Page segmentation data
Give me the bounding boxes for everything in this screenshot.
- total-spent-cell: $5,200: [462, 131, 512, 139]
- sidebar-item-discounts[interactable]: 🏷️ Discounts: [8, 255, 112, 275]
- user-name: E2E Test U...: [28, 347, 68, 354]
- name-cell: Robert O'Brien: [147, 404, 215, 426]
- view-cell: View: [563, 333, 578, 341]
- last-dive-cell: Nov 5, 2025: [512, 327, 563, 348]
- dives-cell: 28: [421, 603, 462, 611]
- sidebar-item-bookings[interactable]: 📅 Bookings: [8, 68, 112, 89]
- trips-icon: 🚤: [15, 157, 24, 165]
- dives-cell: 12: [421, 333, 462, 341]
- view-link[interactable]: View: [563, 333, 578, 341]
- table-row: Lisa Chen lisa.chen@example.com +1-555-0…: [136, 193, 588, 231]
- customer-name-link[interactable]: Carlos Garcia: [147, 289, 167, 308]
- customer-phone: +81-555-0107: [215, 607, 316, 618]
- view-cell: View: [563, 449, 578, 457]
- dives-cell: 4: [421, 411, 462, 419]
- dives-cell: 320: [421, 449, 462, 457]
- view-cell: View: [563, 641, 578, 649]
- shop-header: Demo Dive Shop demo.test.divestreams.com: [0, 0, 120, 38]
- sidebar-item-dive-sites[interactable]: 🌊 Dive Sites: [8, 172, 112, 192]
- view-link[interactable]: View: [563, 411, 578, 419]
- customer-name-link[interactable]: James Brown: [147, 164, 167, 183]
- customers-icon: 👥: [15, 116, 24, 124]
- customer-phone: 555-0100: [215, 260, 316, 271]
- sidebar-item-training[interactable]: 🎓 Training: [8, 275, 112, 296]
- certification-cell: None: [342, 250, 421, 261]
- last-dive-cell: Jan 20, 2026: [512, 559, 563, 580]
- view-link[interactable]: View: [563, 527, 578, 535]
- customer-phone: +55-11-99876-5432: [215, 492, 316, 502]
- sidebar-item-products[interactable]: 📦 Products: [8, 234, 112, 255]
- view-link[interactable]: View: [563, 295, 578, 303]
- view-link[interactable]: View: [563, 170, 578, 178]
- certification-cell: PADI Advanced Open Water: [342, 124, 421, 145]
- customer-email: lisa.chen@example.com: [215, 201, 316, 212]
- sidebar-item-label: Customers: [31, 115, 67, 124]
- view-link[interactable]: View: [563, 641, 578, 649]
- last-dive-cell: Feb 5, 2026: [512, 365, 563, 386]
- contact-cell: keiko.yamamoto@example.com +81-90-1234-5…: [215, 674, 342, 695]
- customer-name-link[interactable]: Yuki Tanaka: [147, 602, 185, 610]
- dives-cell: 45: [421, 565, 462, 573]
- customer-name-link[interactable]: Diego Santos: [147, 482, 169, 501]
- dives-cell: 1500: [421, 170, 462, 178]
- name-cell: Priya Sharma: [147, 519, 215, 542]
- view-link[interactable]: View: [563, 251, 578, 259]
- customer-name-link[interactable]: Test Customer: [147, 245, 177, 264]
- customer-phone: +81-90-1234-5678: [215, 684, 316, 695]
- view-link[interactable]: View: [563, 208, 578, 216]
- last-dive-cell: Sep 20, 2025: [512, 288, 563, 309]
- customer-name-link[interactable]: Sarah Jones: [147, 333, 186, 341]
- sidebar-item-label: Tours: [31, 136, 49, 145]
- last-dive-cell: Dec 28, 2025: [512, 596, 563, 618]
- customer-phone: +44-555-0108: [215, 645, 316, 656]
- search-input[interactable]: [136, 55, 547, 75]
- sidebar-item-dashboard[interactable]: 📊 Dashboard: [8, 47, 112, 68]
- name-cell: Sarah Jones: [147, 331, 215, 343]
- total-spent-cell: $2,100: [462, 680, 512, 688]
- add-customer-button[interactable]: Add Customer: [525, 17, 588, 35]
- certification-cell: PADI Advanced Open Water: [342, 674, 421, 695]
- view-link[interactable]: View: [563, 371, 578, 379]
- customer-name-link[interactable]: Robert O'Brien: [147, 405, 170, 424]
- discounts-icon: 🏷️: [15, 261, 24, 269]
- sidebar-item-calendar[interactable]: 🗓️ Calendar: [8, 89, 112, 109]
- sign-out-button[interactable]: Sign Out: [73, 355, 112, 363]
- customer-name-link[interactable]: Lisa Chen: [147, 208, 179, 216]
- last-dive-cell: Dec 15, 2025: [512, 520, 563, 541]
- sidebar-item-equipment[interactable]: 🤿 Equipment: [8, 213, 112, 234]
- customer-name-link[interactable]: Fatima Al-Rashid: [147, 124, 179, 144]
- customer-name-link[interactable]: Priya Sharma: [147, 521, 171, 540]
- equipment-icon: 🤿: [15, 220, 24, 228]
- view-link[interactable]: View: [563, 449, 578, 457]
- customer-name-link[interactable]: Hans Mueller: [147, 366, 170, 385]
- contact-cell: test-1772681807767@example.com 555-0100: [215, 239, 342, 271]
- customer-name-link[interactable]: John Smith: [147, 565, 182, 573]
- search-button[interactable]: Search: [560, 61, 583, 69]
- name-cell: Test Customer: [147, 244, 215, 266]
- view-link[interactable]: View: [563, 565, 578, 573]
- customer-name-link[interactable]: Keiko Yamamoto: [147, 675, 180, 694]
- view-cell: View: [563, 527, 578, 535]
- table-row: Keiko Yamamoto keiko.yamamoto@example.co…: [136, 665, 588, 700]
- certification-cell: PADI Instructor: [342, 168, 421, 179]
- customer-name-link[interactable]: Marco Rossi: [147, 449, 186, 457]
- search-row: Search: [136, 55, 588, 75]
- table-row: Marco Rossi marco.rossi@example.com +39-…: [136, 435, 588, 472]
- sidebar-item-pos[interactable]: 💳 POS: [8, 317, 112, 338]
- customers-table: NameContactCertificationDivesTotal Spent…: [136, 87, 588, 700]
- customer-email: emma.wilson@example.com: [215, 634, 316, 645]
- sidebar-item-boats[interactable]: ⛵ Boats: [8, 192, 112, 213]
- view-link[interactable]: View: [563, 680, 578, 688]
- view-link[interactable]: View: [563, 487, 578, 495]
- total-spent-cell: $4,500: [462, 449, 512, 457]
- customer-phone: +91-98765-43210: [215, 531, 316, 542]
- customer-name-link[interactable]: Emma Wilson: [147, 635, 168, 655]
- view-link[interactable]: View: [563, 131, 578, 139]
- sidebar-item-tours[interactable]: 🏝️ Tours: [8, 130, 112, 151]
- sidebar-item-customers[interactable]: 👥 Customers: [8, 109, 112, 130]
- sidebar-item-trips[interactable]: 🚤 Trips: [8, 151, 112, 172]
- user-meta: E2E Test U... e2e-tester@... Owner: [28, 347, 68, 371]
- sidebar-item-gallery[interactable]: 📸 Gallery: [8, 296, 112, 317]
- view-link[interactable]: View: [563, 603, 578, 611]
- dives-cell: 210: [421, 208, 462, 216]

--

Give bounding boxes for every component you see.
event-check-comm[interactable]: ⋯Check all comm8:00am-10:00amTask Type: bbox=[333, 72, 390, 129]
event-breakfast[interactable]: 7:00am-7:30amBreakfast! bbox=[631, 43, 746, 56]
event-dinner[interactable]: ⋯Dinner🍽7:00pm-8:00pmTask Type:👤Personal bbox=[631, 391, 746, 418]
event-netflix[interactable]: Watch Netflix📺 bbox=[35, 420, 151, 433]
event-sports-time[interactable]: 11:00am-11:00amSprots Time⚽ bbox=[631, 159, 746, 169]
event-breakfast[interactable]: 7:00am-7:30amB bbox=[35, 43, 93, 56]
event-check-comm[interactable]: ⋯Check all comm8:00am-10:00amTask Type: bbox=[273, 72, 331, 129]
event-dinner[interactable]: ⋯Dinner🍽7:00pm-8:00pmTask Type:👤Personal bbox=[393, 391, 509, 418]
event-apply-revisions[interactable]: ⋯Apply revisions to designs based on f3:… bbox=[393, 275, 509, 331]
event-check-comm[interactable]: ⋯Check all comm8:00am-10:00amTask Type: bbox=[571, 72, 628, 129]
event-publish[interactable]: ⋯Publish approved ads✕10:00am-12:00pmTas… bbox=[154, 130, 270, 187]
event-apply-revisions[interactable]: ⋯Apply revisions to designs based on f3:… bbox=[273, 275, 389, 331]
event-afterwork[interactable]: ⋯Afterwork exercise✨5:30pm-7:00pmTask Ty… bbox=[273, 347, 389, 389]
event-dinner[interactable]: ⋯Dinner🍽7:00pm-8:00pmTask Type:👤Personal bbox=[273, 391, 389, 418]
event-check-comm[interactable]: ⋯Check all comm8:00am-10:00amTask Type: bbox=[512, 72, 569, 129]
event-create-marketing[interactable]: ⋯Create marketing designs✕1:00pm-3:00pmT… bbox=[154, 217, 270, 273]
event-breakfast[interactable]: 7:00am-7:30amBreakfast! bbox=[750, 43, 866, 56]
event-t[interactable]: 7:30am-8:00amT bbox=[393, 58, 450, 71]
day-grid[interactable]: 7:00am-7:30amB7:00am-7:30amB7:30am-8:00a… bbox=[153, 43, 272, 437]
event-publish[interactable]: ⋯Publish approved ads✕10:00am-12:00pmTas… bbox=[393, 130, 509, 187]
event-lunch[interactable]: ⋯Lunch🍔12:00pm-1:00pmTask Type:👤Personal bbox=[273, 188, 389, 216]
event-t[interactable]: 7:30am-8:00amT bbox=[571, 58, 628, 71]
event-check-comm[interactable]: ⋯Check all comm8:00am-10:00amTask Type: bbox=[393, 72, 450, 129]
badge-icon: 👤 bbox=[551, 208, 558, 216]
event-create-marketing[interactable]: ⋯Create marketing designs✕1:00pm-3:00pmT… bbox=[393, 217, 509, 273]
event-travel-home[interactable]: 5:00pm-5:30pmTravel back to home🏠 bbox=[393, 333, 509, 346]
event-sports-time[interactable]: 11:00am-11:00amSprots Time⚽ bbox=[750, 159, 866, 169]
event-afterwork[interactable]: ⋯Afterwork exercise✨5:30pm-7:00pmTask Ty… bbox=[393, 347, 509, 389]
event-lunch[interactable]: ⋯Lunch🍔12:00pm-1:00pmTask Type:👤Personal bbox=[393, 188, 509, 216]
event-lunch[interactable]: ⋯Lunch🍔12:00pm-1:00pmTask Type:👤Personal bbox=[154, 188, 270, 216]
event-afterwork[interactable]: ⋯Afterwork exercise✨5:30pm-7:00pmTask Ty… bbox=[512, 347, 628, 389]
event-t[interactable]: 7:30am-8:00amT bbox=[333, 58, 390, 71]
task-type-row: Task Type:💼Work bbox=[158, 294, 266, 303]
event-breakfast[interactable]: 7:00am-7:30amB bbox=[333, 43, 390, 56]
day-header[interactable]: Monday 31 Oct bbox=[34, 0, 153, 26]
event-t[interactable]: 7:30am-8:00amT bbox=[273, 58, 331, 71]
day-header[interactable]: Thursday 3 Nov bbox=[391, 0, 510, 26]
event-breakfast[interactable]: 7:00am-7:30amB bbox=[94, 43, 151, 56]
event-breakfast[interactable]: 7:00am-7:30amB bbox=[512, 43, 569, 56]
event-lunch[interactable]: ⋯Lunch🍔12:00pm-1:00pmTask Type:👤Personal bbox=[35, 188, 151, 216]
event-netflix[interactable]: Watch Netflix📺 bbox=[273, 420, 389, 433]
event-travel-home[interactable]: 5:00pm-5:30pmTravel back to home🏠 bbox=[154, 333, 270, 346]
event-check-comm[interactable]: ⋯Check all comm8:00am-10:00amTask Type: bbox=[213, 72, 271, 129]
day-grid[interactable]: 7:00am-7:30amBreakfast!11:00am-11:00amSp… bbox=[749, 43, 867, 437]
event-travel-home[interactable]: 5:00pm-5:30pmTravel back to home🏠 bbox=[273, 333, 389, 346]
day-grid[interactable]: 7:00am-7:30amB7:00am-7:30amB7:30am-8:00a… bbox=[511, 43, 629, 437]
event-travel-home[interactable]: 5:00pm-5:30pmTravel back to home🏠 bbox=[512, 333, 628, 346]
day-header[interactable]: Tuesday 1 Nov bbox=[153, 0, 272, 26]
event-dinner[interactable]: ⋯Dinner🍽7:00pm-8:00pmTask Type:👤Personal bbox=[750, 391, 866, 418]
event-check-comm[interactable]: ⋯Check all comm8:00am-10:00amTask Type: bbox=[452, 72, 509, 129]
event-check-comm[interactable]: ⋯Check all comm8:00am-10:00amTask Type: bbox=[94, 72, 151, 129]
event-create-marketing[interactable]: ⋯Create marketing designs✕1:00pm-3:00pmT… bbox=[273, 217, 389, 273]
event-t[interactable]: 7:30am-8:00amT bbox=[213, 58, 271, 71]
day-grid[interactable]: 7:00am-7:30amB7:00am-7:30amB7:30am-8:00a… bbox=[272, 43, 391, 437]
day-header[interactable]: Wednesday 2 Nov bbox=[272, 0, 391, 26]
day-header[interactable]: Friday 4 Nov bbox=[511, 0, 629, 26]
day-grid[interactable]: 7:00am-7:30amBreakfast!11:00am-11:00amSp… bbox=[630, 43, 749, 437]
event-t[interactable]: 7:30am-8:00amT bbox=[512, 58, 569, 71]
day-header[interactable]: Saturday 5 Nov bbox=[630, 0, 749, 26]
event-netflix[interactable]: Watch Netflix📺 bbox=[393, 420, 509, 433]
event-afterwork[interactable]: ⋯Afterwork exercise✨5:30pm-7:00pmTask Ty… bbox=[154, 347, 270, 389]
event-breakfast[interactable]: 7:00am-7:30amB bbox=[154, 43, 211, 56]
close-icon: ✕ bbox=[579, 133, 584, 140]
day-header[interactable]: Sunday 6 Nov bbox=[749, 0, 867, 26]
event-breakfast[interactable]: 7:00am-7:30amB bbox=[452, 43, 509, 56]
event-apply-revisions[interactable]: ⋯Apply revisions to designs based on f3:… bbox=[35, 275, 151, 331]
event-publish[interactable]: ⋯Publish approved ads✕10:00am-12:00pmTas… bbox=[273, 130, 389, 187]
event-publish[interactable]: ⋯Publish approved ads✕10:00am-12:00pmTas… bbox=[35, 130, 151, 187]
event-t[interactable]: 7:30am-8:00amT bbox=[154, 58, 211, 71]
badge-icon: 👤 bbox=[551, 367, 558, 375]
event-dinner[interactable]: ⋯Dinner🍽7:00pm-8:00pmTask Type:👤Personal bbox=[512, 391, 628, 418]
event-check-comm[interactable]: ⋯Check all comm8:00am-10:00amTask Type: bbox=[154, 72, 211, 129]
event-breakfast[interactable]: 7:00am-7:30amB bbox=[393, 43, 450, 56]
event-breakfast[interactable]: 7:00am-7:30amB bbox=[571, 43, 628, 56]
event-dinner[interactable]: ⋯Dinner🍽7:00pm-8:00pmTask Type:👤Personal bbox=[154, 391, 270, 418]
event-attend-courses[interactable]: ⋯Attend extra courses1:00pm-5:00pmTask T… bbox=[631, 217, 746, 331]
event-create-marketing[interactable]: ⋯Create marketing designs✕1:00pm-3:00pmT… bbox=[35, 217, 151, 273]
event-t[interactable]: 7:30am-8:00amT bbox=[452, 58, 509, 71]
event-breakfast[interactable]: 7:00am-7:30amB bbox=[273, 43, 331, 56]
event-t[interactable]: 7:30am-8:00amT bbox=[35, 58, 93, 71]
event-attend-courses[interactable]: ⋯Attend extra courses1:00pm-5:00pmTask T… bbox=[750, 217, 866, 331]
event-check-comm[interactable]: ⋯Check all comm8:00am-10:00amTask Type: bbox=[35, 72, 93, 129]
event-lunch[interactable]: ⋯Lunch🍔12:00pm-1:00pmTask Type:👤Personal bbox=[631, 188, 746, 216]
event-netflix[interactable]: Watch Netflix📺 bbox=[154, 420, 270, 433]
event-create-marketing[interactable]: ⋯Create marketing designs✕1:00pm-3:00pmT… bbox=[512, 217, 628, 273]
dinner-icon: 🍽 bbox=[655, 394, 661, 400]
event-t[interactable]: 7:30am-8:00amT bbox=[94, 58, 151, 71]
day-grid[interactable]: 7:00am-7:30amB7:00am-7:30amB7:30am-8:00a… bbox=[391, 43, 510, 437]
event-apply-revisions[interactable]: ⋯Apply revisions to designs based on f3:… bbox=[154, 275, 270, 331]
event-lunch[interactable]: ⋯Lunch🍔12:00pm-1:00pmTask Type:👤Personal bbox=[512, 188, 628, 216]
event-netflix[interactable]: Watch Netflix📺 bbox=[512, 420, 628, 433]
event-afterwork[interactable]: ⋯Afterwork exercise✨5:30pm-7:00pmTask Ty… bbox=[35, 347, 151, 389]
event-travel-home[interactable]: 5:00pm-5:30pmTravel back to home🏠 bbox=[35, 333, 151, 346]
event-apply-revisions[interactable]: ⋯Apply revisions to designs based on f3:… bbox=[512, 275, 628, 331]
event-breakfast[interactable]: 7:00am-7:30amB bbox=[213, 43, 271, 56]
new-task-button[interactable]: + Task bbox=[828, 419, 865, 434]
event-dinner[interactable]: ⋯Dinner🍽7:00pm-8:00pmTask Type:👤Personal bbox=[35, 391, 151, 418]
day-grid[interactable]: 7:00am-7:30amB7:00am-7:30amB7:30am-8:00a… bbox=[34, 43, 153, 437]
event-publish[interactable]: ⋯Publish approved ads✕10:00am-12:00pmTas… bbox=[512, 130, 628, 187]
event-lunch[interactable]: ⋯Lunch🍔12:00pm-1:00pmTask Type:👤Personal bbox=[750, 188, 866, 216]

- DESCRIPTION OF THE TASK:
Using the data above, return every line that contains the string "last".

- SOLUTION:
- last-dive-cell: Nov 5, 2025: [512, 327, 563, 348]
- last-dive-cell: Jan 20, 2026: [512, 559, 563, 580]
- last-dive-cell: Feb 5, 2026: [512, 365, 563, 386]
- last-dive-cell: Sep 20, 2025: [512, 288, 563, 309]
- last-dive-cell: Dec 28, 2025: [512, 596, 563, 618]
- last-dive-cell: Dec 15, 2025: [512, 520, 563, 541]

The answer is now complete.